Automatisierte Arbeitsabläufe und komfortable Werkzeuge für die Auswertung genomischer Datensätze rücken das Next Generation Sequencing (NGS) zunehmend ins Blickfeld der Molekularpathologen. Auf der DGP-Jahrestagung 2016 stellte QIAGEN eine neue Gerätegeneration vor, die einen kompletten Workflow inklusive bioinformatischer Auswertung bietet.

Bei der 100. Jahrestagung der Deutschen Gesellschaft für Pathologie (DGP, Berlin) wurde deutlich, dass der analytische Trend in der onkologischen Molekularpathologie in Richtung Hochdurchsatz-Sequenzierung (NGS) geht.
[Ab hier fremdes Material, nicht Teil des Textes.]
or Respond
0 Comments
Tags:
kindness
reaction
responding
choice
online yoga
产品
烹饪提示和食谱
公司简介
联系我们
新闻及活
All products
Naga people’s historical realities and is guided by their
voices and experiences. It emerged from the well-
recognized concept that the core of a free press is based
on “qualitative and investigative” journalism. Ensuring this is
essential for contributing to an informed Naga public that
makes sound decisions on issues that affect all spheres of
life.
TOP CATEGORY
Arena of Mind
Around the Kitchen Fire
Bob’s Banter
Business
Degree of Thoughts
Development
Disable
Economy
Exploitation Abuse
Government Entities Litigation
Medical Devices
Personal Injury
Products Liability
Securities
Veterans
Diese innovative Technik ergänzt schon heute vielfach den Mutationsnachweis mittels Einzel-PCR, da sie zahlreiche diagnostisch, prognostisch und therapeutisch relevante Veränderungen in einem einzigen Arbeitsgang erfasst. Unterstützt wird die Einführung von NGS in die Routine durch kommerziell erhältliche Panels für relevante Mutationen. So ersetzt die Sequenzierung von EGFR, KRAS und ALK beim Bronchialkarzinom bis zu 20 herkömmliche PCR-Assays.
QIAGEN (Hilden, Deutschland) stellte auf einem Lunch-Symposium seine neue, mit einiger Spannung erwartete Lösung vor, die einen komplett integrierten Arbeitsablauf von der Probenvorbereitung bis zum Befund bietet (Abb. 1).
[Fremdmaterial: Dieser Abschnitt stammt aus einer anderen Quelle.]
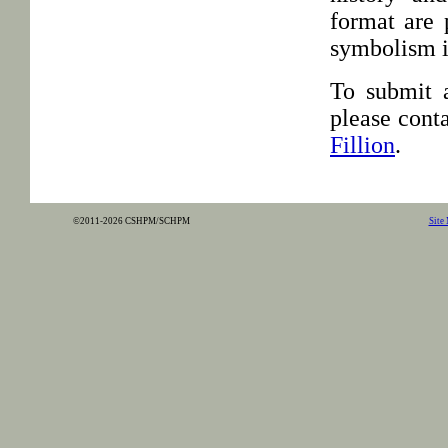
format are 
symbolism is
To submit a
please conta
Fillion
.
©2011-2026 CSHPM/SCHPM
Site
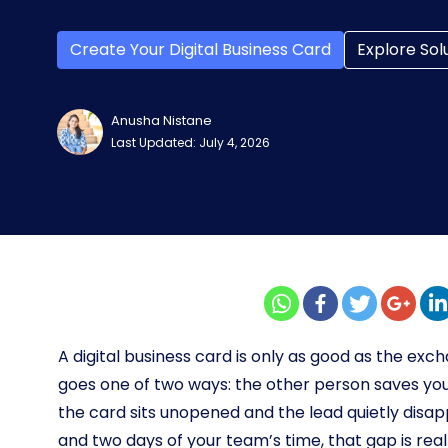
Create Your Digital Business Card
Explore Sol
Anusha Nistane
Last Updated: July 4, 2026
A digital business card is only as good as the e
goes one of two ways: the other person saves y
the card sits unopened and the lead quietly disa
and two days of your team’s time, that gap is rea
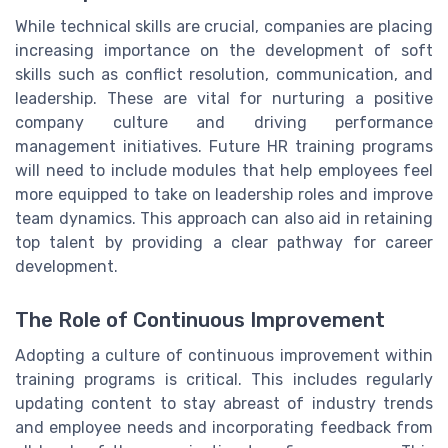
While technical skills are crucial, companies are placing
increasing importance on the development of soft
skills such as conflict resolution, communication, and
leadership. These are vital for nurturing a positive
company culture and driving performance
management initiatives. Future HR training programs
will need to include modules that help employees feel
more equipped to take on leadership roles and improve
team dynamics. This approach can also aid in retaining
top talent by providing a clear pathway for career
development.
The Role of Continuous Improvement
Adopting a culture of continuous improvement within
training programs is critical. This includes regularly
updating content to stay abreast of industry trends
and employee needs and incorporating feedback from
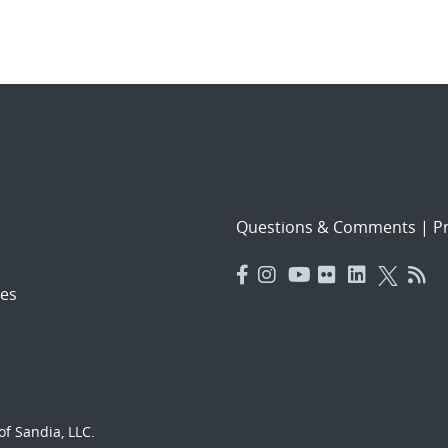
Questions & Comments
|
Pr
es
f Sandia, LLC.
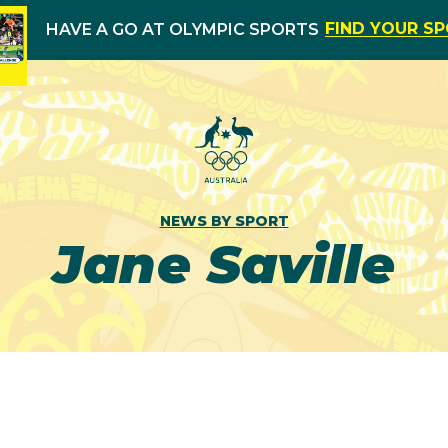
FIND YOUR S
HAVE A GO AT OLYMPIC SPORTS
NEWS BY SPORT
Jane Saville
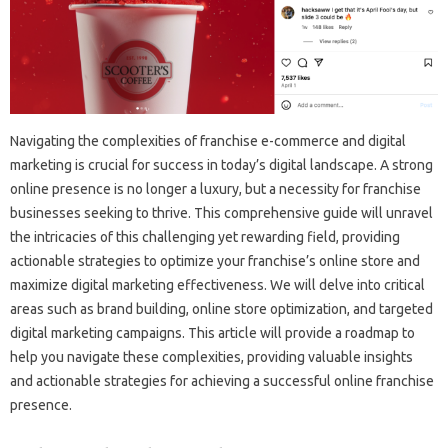
Navigating‌ the complexities‌ of franchise e-commerce‌ and digital‌
marketing‍ is‌ crucial‍ for success‍ in today’s digital landscape. A‌ strong
online‍ presence is‍ no longer‌ a luxury, but‍ a‍ necessity for franchise‌
businesses seeking to thrive. This comprehensive‌ guide will‌ unravel
the intricacies of this challenging‌ yet rewarding‌ field, providing
actionable strategies to‍ optimize your‍ franchise’s online store‍ and‌
maximize digital‌ marketing effectiveness. We‍ will delve‌ into‍ critical‍
areas‍ such as brand building, online store optimization, and‌ targeted
digital marketing campaigns. This article will‍ provide a‌ roadmap to‍
help you‍ navigate‍ these‍ complexities, providing valuable insights‍
and‍ actionable‌ strategies for achieving a‌ successful online franchise
presence.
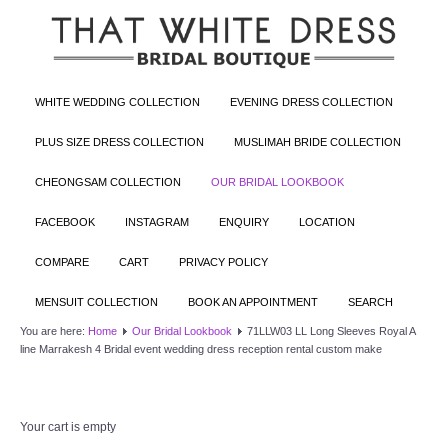
WHITE WEDDING COLLECTION
EVENING DRESS COLLECTION
PLUS SIZE DRESS COLLECTION
MUSLIMAH BRIDE COLLECTION
CHEONGSAM COLLECTION
OUR BRIDAL LOOKBOOK
FACEBOOK
INSTAGRAM
ENQUIRY
LOCATION
COMPARE
CART
PRIVACY POLICY
MENSUIT COLLECTION
BOOK AN APPOINTMENT
SEARCH
You are here:
Home
Our Bridal Lookbook
71LLW03 LL Long Sleeves Royal A
line Marrakesh 4 Bridal event wedding dress reception rental custom make
Your cart is empty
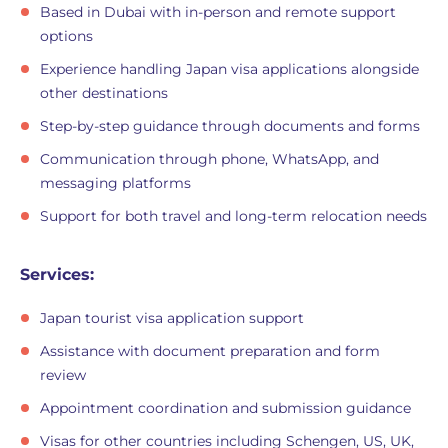
Based in Dubai with in-person and remote support
options
Experience handling Japan visa applications alongside
other destinations
Step-by-step guidance through documents and forms
Communication through phone, WhatsApp, and
messaging platforms
Support for both travel and long-term relocation needs
Services:
Japan tourist visa application support
Assistance with document preparation and form
review
Appointment coordination and submission guidance
Visas for other countries including Schengen, US, UK,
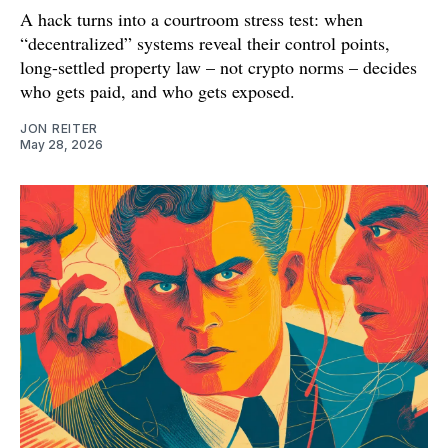
A hack turns into a courtroom stress test: when
“decentralized” systems reveal their control points,
long-settled property law – not crypto norms – decides
who gets paid, and who gets exposed.
JON REITER
May 28, 2026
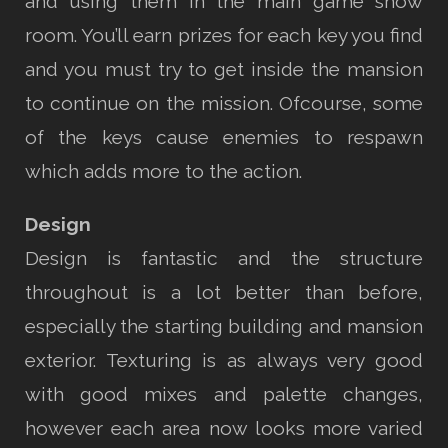
and using them in the main game show
room. You’ll earn prizes for each key you find
and you must try to get inside the mansion
to continue on the mission. Ofcourse, some
of the keys cause enemies to respawn
which adds more to the action.
Design
Design is fantastic and the structure
throughout is a lot better than before,
especially the starting building and mansion
exterior. Texturing is as always very good
with good mixes and palette changes,
however each area now looks more varied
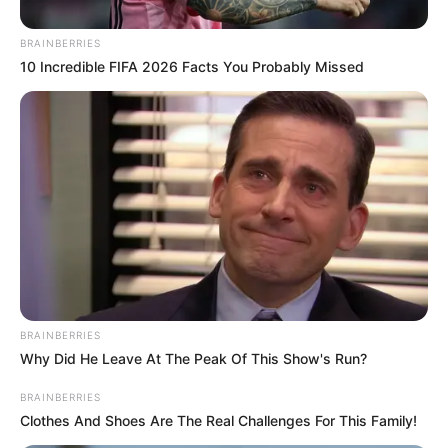
BRAINBERRIES
10 Incredible FIFA 2026 Facts You Probably Missed
BRAINBERRIES
Why Did He Leave At The Peak Of This Show's Run?
BRAINBERRIES
Clothes And Shoes Are The Real Challenges For This Family!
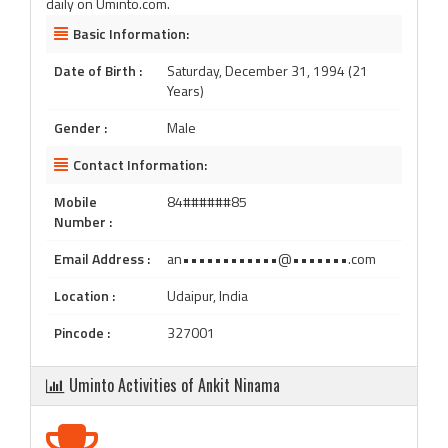
daily on Uminto.com.
Basic Information:
Date of Birth :
Saturday, December 31, 1994 (21
Years)
Gender :
Male
Contact Information:
Mobile
84######85
Number :
Email Address :
an••••••••••••@•••••••.com
Location :
Udaipur, India
Pincode :
327001
Uminto Activities of Ankit Ninama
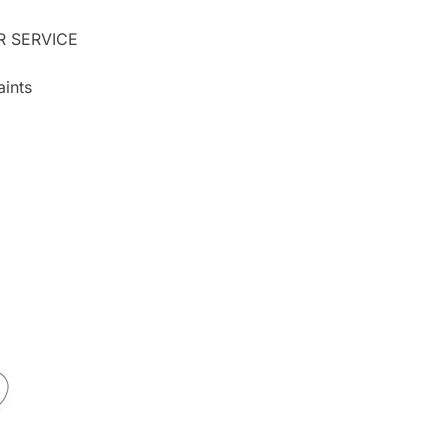
 SERVICE
ints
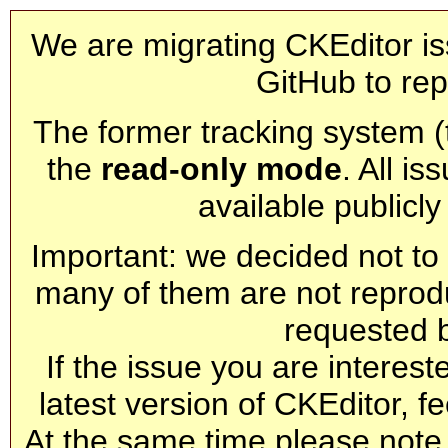
We are migrating CKEditor is
GitHub to rep
The former tracking system (th
the
read-only mode
. All is
available publicl
Important: we decided not to t
many of them are not reprod
requested 
If the issue you are interest
latest version of CKEditor, fe
At the same time please note 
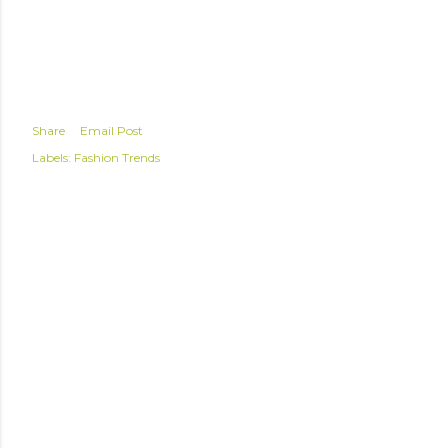
Share
Email Post
Labels:
Fashion Trends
Abb. 1: Integrierter Workflow von der Probenaufbereitung bis zur Interpretation (Bild: QIAGEN). Bildquelle: Autor

Das GeneReader NGS-System beherbergt vier voneinander unabhängige Sequenziereinheiten, die mit unterschiedlichen Serienlängen von 1 bis 40 Proben kontinuierlich beladen werden können.
Im Zentrum der Innovation steht aber nicht so sehr die Analysentechnik als vielmehr eine vollautomatische Auswertesoftware mit evidenz-basierter Interpretationsunterstützung unter Einsatz eta­blierter Datenbanken. Diese Bioinformatik-Plattform kombiniert die bislang größte Sammlung von (durch Experten kuratierten) wissenschaftlichen und klinischen Datenquellen, aktuellen Publikationen und klinischen Studien, internationalen Leitlinien und Empfehlungen sowie umfassenden Medikamenten-Informationen.
Das Endprodukt eines Sequenzierlaufs ist daher keine Liste von Genvarianten, sondern ein umfassender, klartextlicher Ergebnisbericht mit biochemischen und pathophysiologischen Erläuterungen aller gefundenen Mutationen, Angaben zu etablierten molekularen Therapieverfahren, vollständiger Bibliografie sowie – als besonderes Highlight – regelmäßig aktualisierten Hinweisen auf klinische Studien, in die die Patienten gegebenenfalls aufgenommen werden können.
Derzeit umfasst das vorgestellte GeneRead Actionable Insights Tumor-Panel
zwölf Gene; es erkennt in 330 Amplicons
773 Variantenpositionen mit nachgewiesener klinischer Bedeutung. Noch dieses Jahr soll die Palette durch Panels für Lungen-, Brust- und Ovarialkarzinome sowie eine umfassende BRCA-Mutationsanalytik (SNVs, INDELs und CNVs) ergänzt werden.
Ein weiteres kurzfristiges Ziel ist die Ausweitung des für NGS-Läufe einsetzbaren Probenmaterials in Richtung Liquid Biopsy. Erste Daten, die an Blutproben  von NSCLC-Patienten erhoben wurden, lassen eine hohe Sensitivität von 1% erwarten. Auf der bevorstehenden ASCO-Konferenz (am.asco.org/) in Chicago soll erstmals der Workflow für die Flüssig­biopsie sowie ein Protokoll mit internen Kontrollproben für die qualitätsgesicherte Analyse von FFPE-Material vorgestellt werden.

Fazit

Auf dem Lunch-Symposium wurde offensichtlich kein weiteres Research-Gerät vorgestellt, sondern ein für die molekularpathologische Routine konzipiertes System, das bislang fragmentierte Arbeitsabläufe konsolidiert und Berührungsängste hinsichtlich der bioinformatischen Datenanalyse und Interpretation abzubauen hilft. Selbstverständlich bleibt auch hier die Befundverantwortlichkeit weiterhin beim Arzt, doch die evidenz-basierte Interpretationsunterstützung reduziert den benötigten technischen Wissensballast auf ein Minimum und ermöglicht eine Fokussierung auf die onkologisch relevanten Fragen.

Georg Hoffmann


Literatur
1. Oncology Insights Enabled by Knowledge Base-Guided Panel Design and the Seamless Workfl ow of the GeneReader NGS System. Qiagen White Paper 2016 (erhältlich auf Mail-Anfrage an Antje.Plaschke-Schluetter[at]qiagen[dot]com)


Lunch-Symposium "One Workflow, One Partner, Actionable Insights" im Rahmen der 100. Jahres­tagung der DGP am 20. Mai 2016 in Berlin. Veranstalter: QIAGEN GmbH, Hilden.